Les deux câbles qui se sont rompus à la mi-janvier 2020 - le câble SAT-3/WASC (South Atlantic 3/West Africa) et le WACS (West Africa Cable System) - ont été réparés en quelques semaines. Mais d'autres ruptures ont eu lieu depuis, car d'autres sédiments ont dévalé la pente.

Une découverte intéressante concerne la raison pour laquelle certains câbles sont sectionnés et d'autres non. Cela pourrait être lié aux différences de taux d'érosion le long de la voie d'écoulement.

Dans certaines zones, le courant de turbidité creuse profondément le plancher océanique, tandis que dans d'autres, de grandes quantités de sable et de boue sont déversées.

L'étude du Congo est la première à documenter cet effet d'érosion et de dépôt en mosaïque.

Il s'agit d'informations nouvelles pour l'industrie du câble, qui s'en sert pour concevoir de nouveaux itinéraires dans ce canyon et dans d'autres, afin d'éviter les zones les plus susceptibles de subir une érosion profonde (immédiatement en amont des marches abruptes du canyon qui ressemblent à des chutes d'eau sous-marines, appelées "knickpoints"), car le câble serait alors plus vulnérable aux dommages", a expliqué le Dr Mike Clare, géoscientifique marin au Centre national d'océanographie du Royaume-Uni, qui conseille le Comité international de protection des câbles.

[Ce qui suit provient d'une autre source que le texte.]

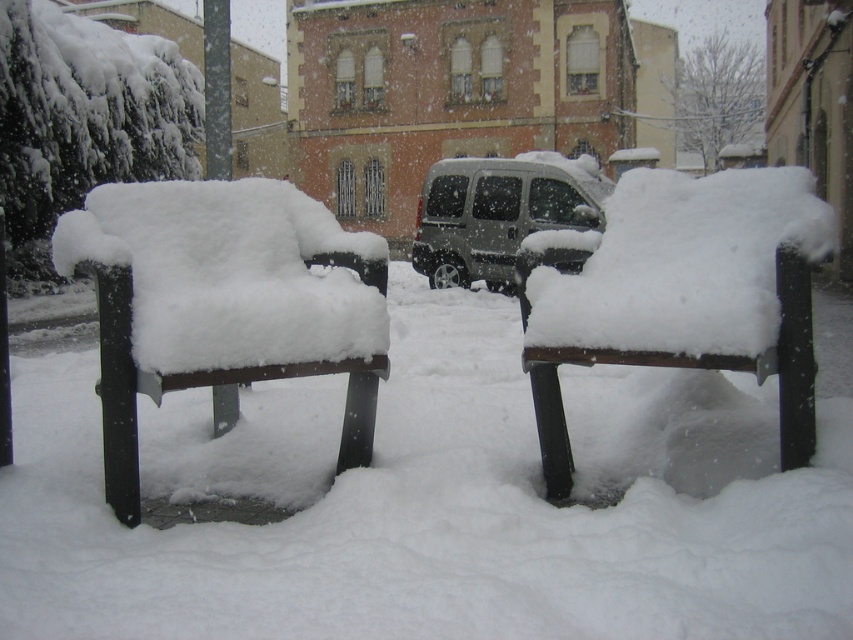 Question: Among these objects, which one is nearest to the camera?

Choices:
 (A) wooden park bench at center
 (B) metallic silver van at center

Answer: (A)

Question: Considering the relative positions of wooden park bench at left and metallic silver van at center in the image provided, where is wooden park bench at left located with respect to metallic silver van at center?

Choices:
 (A) below
 (B) above

Answer: (A)

Question: Does wooden park bench at left appear on the right side of metallic silver van at center?

Choices:
 (A) yes
 (B) no

Answer: (B)

Question: Is wooden park bench at left further to camera compared to metallic silver van at center?

Choices:
 (A) no
 (B) yes

Answer: (A)

Question: Which point appears farthest from the camera in this image?

Choices:
 (A) (671, 320)
 (B) (137, 307)
 (C) (502, 204)

Answer: (C)

Question: Among these points, which one is nearest to the camera?

Choices:
 (A) (419, 240)
 (B) (532, 298)

Answer: (B) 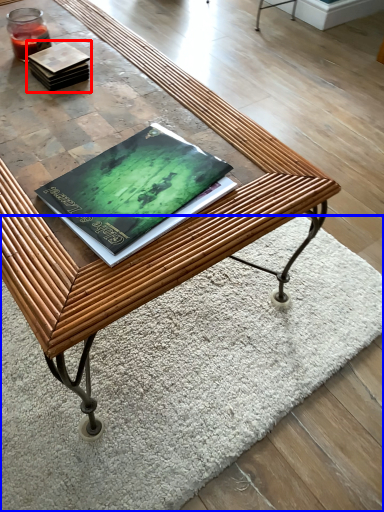 Question: Which object is closer to the camera taking this photo, book (highlighted by a red box) or mat (highlighted by a blue box)?

Choices:
 (A) book
 (B) mat

Answer: (B) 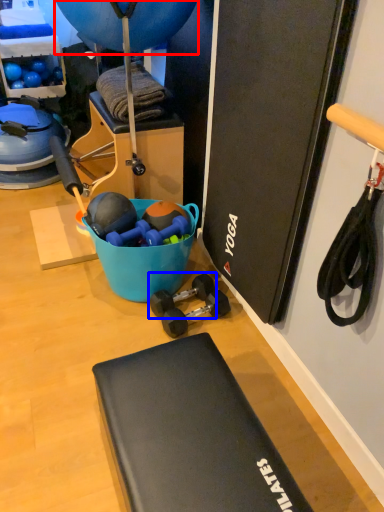 Question: Which point is further to the camera, balloon (highlighted by a red box) or dumbbell (highlighted by a blue box)?

Choices:
 (A) balloon
 (B) dumbbell

Answer: (B) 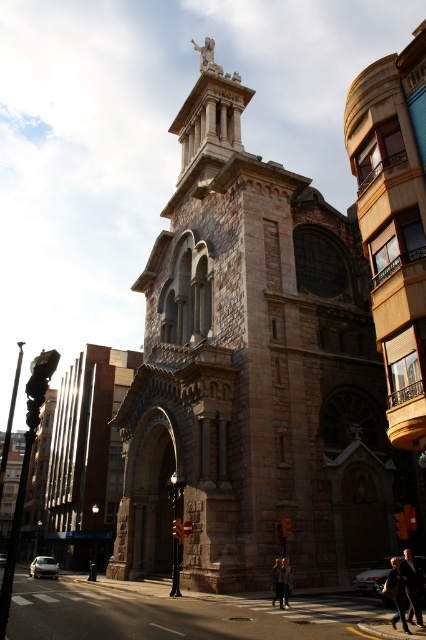 Who is lower down, brown stone tower at center or dark brown leather jacket at center?

dark brown leather jacket at center is lower down.

Between point (362, 266) and point (281, 596), which one is positioned in front?

Point (281, 596) is in front.

Is point (290, 336) farther from camera compared to point (275, 582)?

Yes, it is.

Where is `brown stone tower at center`? The image size is (426, 640). brown stone tower at center is located at coordinates (253, 372).

Does dark brown leather jacket at center have a smaller size compared to blonde hair person at center?

Correct, dark brown leather jacket at center occupies less space than blonde hair person at center.

Which is in front, point (279, 584) or point (285, 568)?

Point (279, 584) is in front.

Identify the location of dark brown leather jacket at center. (278, 580).

Is dark gray suit at center shorter than blonde hair person at center?

No, dark gray suit at center is not shorter than blonde hair person at center.

Can you confirm if dark gray suit at center is positioned below blonde hair person at center?

No, dark gray suit at center is not below blonde hair person at center.

Based on the photo, who is more forward, (406,595) or (287,589)?

Point (406,595) is in front.

You are a GUI agent. You are given a task and a screenshot of the screen. Output one action in this format:
    pyautogui.click(x=<x>, y=<y>)
    Task: Click on the dark gray suit at center
    The image size is (426, 640).
    Given the screenshot: What is the action you would take?
    pyautogui.click(x=411, y=586) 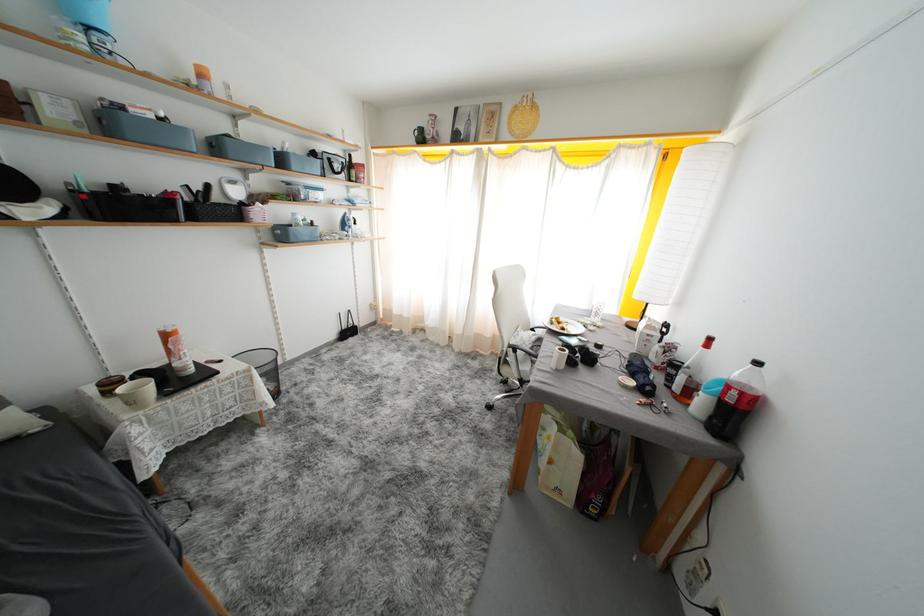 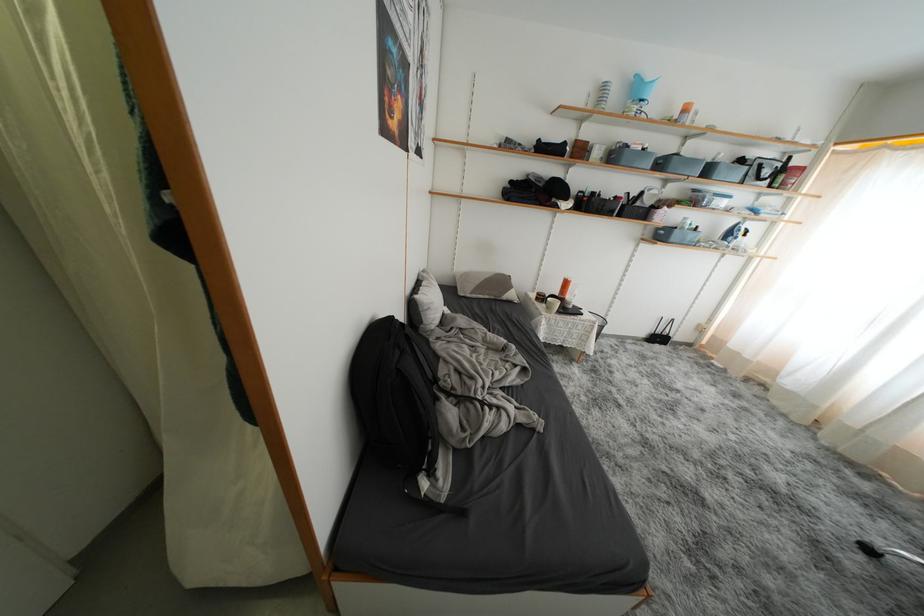 Find the pixel in the second image that matches the point at 223,151 in the first image.

(667, 168) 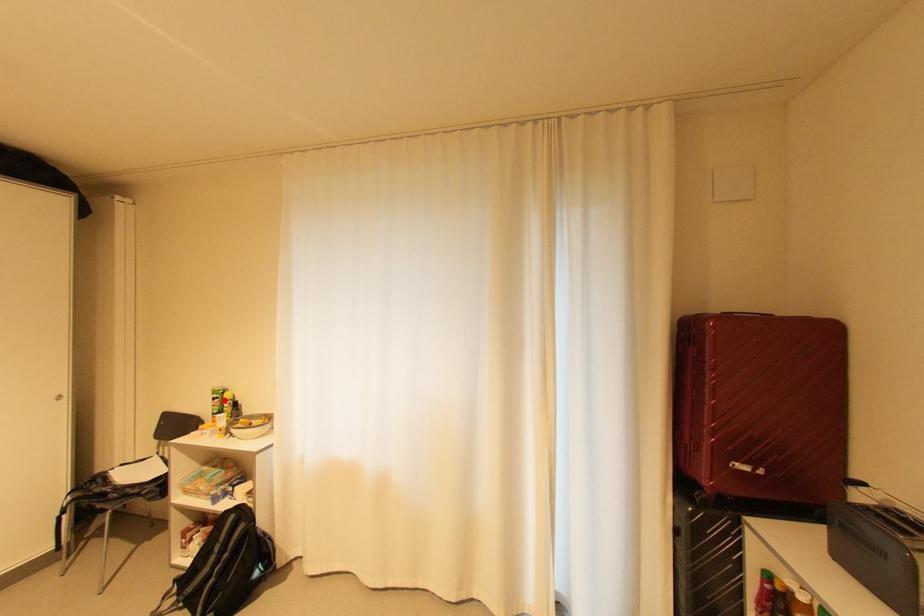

Il est difficile de surestimer l'importance du réseau mondial de câbles sous-marins.

Plus de 99 % de tout le trafic de données entre les continents passe par ces connexions, y compris les transferts d'argent quotidiens d'une valeur de plusieurs milliers de milliards de dollars.

Les recherches menées dans le canyon du Congo bénéficient d'une large participation, notamment de l'IFREMER (Institut français de recherche pour l'exploitation de la mer) en France et du GEOMAR Helmholtz Centre for Ocean Research en Allemagne. Le projet est codirigé par Durham et Angola Cables.